Other Arkansas Baseball Tidbits

  • Brady Tygart, the Razorbacks’ star closer, was spotted doing some light throwing during pregame warmups, but is still working his way back from a UCL sprain. “He’s still a few weeks away, but I don’t know exactly on the timeline,” Van horn said. “But he is starting to the throw the ball a little bit I think. We could sure use him, that for sure.”
  • First baseman Brady Slavens got the day off for some rest and to allow a few younger players — including freshman Jayson Jones, who started in his place — to get some game action. “Brady probably had his best batting practice of the year in pregame today,” Van Horn said. “I don’t know if he was mad at me or he was just relieved that he had a night off so he took it out in pregame batting practice. That was really good to see.”
  • Tuesday night was Arkansas’ 15th consecutive home win, marking the longest such streak during Dave Van Horn’s 21-year tenure. It is the Razorbacks’ longest home winning streak since 1997, when it won 16 straight.

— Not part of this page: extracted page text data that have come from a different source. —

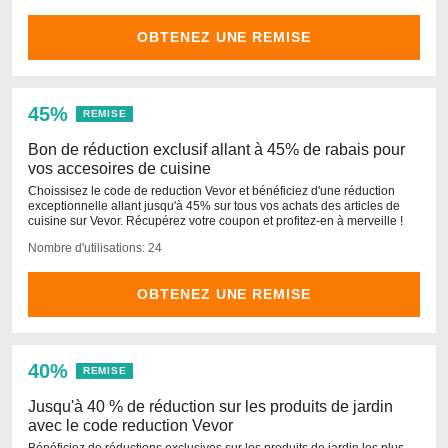
OBTENEZ UNE REMISE
45%
REMISE
Bon de réduction exclusif allant à 45% de rabais pour
vos accesoires de cuisine
Choissisez le code de reduction Vevor et bénéficiez d'une réduction
exceptionnelle allant jusqu'à 45% sur tous vos achats des articles de
cuisine sur Vevor. Récupérez votre coupon et profitez-en à merveille !
Nombre d'utilisations: 24
OBTENEZ UNE REMISE
40%
REMISE
Jusqu'à 40 % de réduction sur les produits de jardin
avec le code reduction Vevor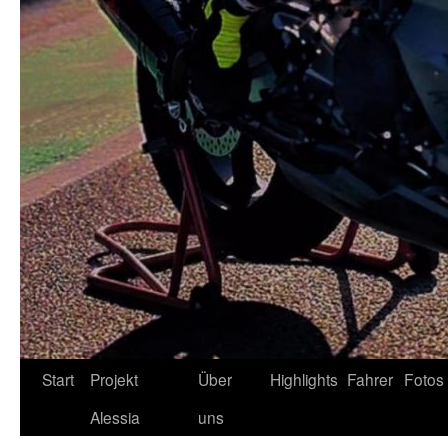
Zum
Start
Projekt
Über
Highlights
Fahrer
Fotos
Inhalt
Alessia
uns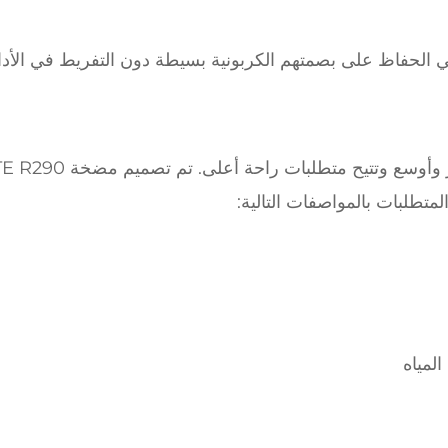
ي الحفاظ على بصمتهم الكربونية بسيطة دون التفريط في الأداء
عادةً ما تتطلب الفلل التدفئة في مساحات أكبر وأوسع وتتيح متطل
لمياه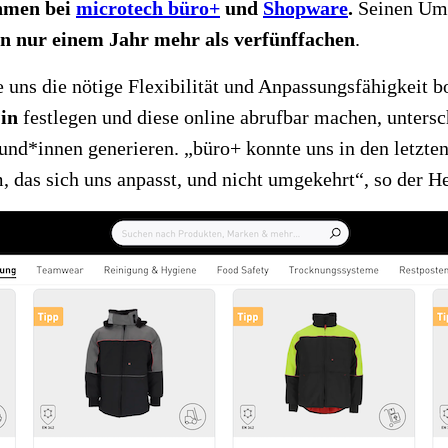
hmen bei
microtech büro+
und
Shopware
.
Seinen Ums
n nur einem Jahr mehr als verfünffachen
.
uns die nötige Flexibilität und Anpassungsfähigkeit bo
*in
festlegen und diese online abrufbar machen, unters
und*innen generieren. „büro+ konnte uns in den letzte
em, das sich uns anpasst, und nicht umgekehrt“, so der 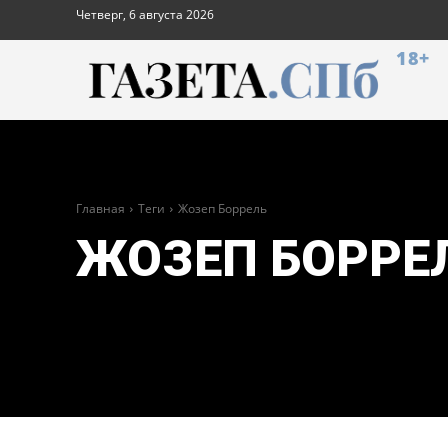
Четверг, 6 августа 2026
18+
Главная
Теги
Жозеп Боррель
ЖОЗЕП БОРРЕ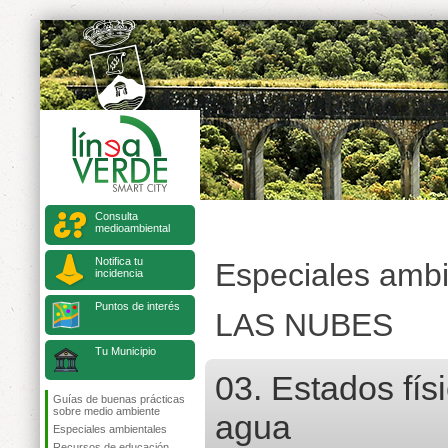
Consulta
medioambiental
Notifica tu
Especiales ambi
incidencia
Puntos de interés
LAS NUBES
Tu Municipio
03. Estados fís
Guías de buenas prácticas
sobre medio ambiente
agua
Especiales ambientales
Recursos de educación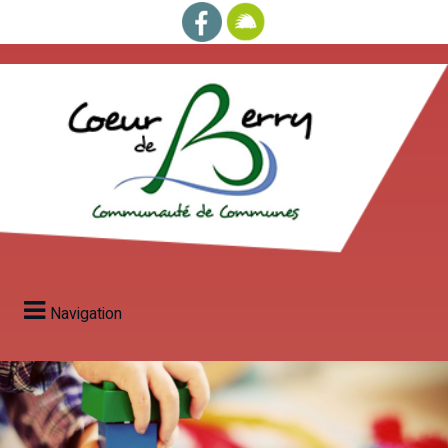
Navigation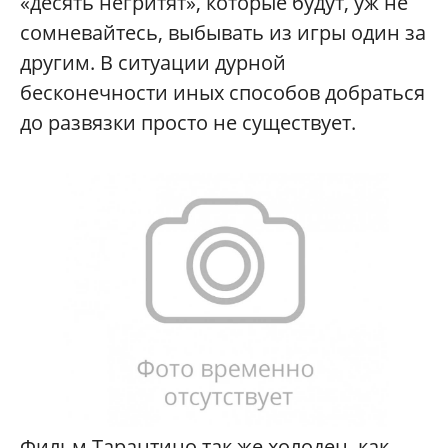
«десять негритят», которые будут, уж не
сомневайтесь, выбывать из игры один за
другим. В ситуации дурной
бесконечности иных способов добраться
до развязки просто не существует.
Фильм Тарантино так же холоден, как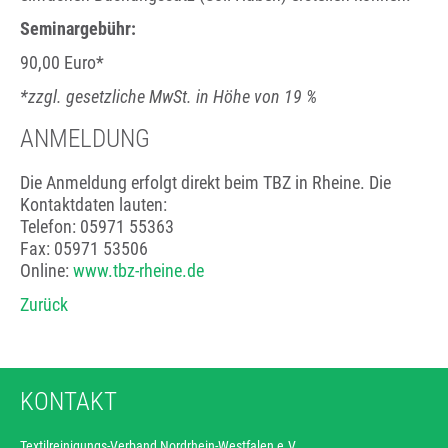
Seminargebühr:
90,00 Euro*
*zzgl. gesetzliche MwSt. in Höhe von 19 %
ANMELDUNG
Die Anmeldung erfolgt direkt beim TBZ in Rheine. Die
Kontaktdaten lauten:
Telefon: 05971 55363
Fax: 05971 53506
Online:
www.tbz-rheine.de
Zurück
KONTAKT
Textilreinigungs-Verband Nordrhein-Westfalen e.V.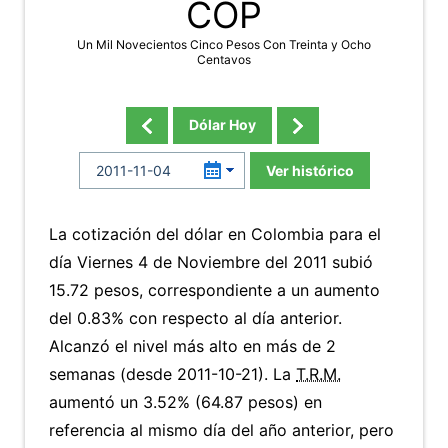
COP
Un Mil Novecientos Cinco Pesos Con Treinta y Ocho
Centavos
Dólar Hoy
Ver histórico
La cotización del dólar en Colombia para el
día Viernes 4 de Noviembre del 2011 subió
15.72 pesos, correspondiente a un aumento
del 0.83% con respecto al día anterior.
Alcanzó el nivel más alto en más de 2
semanas (desde 2011-10-21). La
T.R.M.
aumentó un 3.52% (64.87 pesos) en
referencia al mismo día del año anterior, pero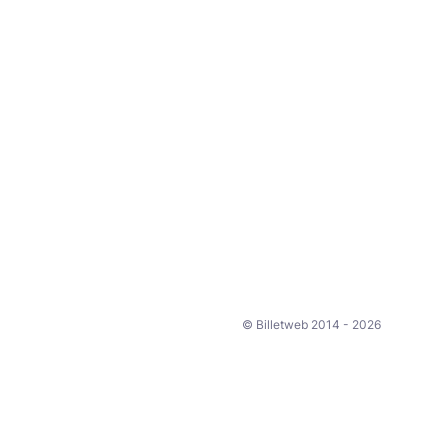
© Billetweb 2014 - 2026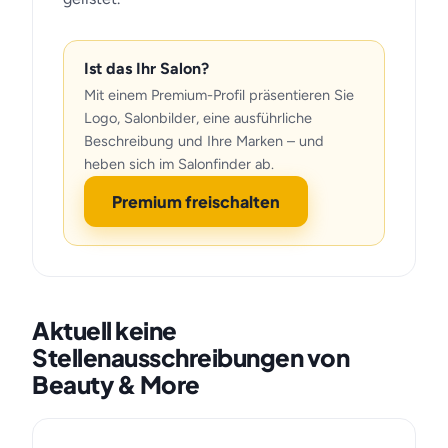
Ist das Ihr Salon?
Mit einem Premium-Profil präsentieren Sie
Logo, Salonbilder, eine ausführliche
Beschreibung und Ihre Marken – und
heben sich im Salonfinder ab.
Premium freischalten
Aktuell keine
Stellenausschreibungen von
Beauty & More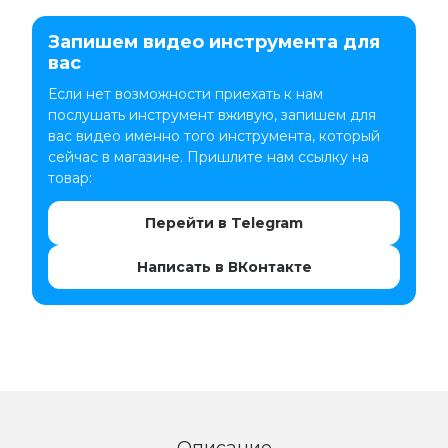
Запишем видео инструмента для
вас
Если нет возможности приехать к нам
послушать инструмент вживую, запишем для
вас видео именно того инструмента, который
сейчас в магазине. Пришлите нам ссылку на
товар:
Перейти в Telegram
Написать в ВКонтакте
Описание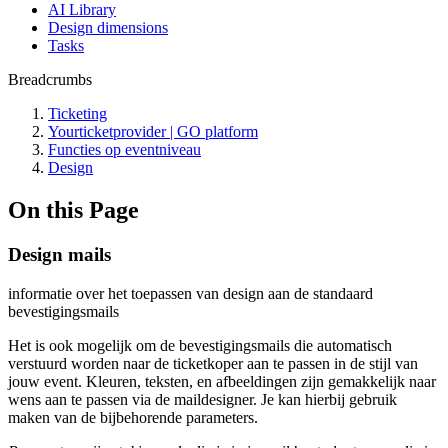
AI Library
Design dimensions
Tasks
Breadcrumbs
Ticketing
Yourticketprovider | GO platform
Functies op eventniveau
Design
On this Page
Design mails
informatie over het toepassen van design aan de standaard
bevestigingsmails
Het is ook mogelijk om de bevestigingsmails die automatisch
verstuurd worden naar de ticketkoper aan te passen in de stijl van
jouw event. Kleuren, teksten, en afbeeldingen zijn gemakkelijk naar
wens aan te passen via de maildesigner. Je kan hierbij gebruik
maken van de bijbehorende parameters.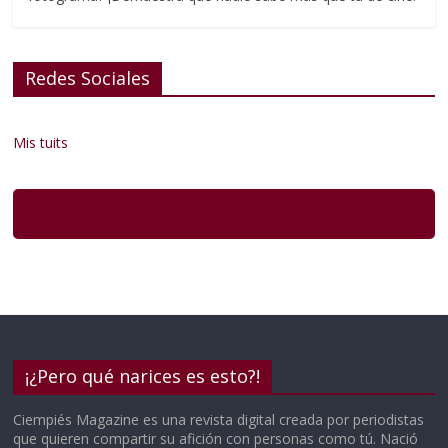
Redes Sociales
Mis tuits
¡¿Pero qué narices es esto?!
Ciempiés Magazine es una revista digital creada por periodistas
que quieren compartir su afición con personas como tú. Nació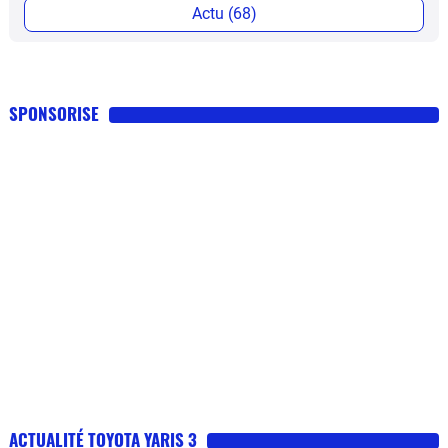
Actu (68)
SPONSORISE
ACTUALITÉ TOYOTA YARIS 3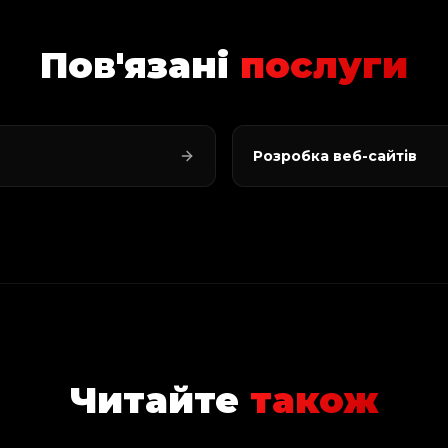
Пов'язані
послуги
Розробка веб-сайтів
Читайте
також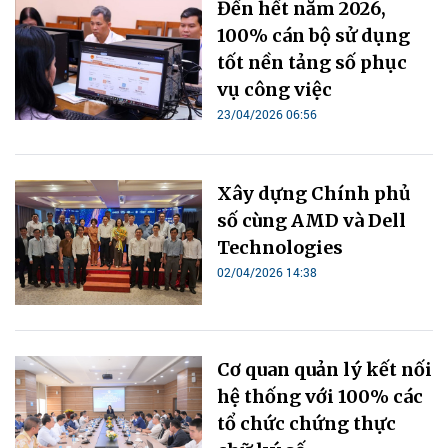
Đến hết năm 2026,
100% cán bộ sử dụng
tốt nền tảng số phục
vụ công việc
23/04/2026 06:56
Xây dựng Chính phủ
số cùng AMD và Dell
Technologies
02/04/2026 14:38
Cơ quan quản lý kết nối
hệ thống với 100% các
tổ chức chứng thực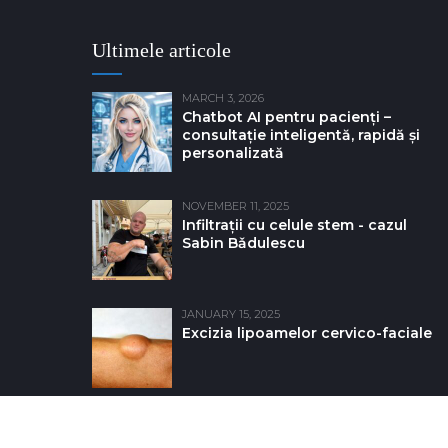
Ultimele articole
MARCH 3, 2026
Chatbot AI pentru pacienți –
consultație inteligentă, rapidă și
personalizată
NOVEMBER 11, 2025
Infiltrații cu celule stem - cazul
Sabin Bǎdulescu
JANUARY 15, 2025
Excizia lipoamelor cervico-faciale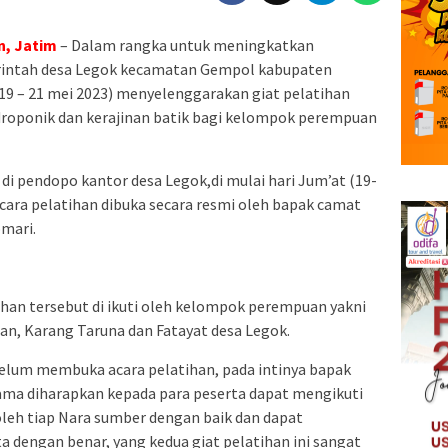
, Jatim
– Dalam rangka untuk meningkatkan
rintah desa Legok kecamatan Gempol kabupaten
19 – 21 mei 2023) menyelenggarakan giat pelatihan
oponik dan kerajinan batik bagi kelompok perempuan
 di pendopo kantor desa Legok,di mulai hari Jum’at (19-
 acara pelatihan dibuka secara resmi oleh bapak camat
mari.
han tersebut di ikuti oleh kelompok perempuan yakni
an, Karang Taruna dan Fatayat desa Legok.
elum membuka acara pelatihan, pada intinya bapak
a diharapkan kepada para peserta dapat mengikuti
leh tiap Nara sumber dengan baik dan dapat
 dengan benar, yang kedua giat pelatihan ini sangat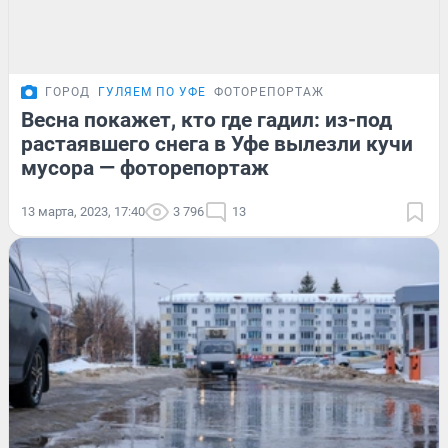
ГОРОД
ГУЛЯЕМ ПО УФЕ
ФОТОРЕПОРТАЖ
Весна покажет, кто где гадил: из-под
растаявшего снега в Уфе вылезли кучи
мусора — фоторепортаж
13 марта, 2023, 17:40
3 796
13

  • Thanks to Tavian Josenberger’s third-inning blast, the Razorbacks have now homered in 21 straight games.
  • Omaha’s Mike Boeve entered the game with a .489 batting average, which ranked second nationally behind only LSU Dylan Crews (.531), whom Arkansas faced over the weekend. The Razorbacks fared better against the Mavericks’ star than Crews, limiting him to a 1 for 4 day at the plate, but that one hit was an RBI double.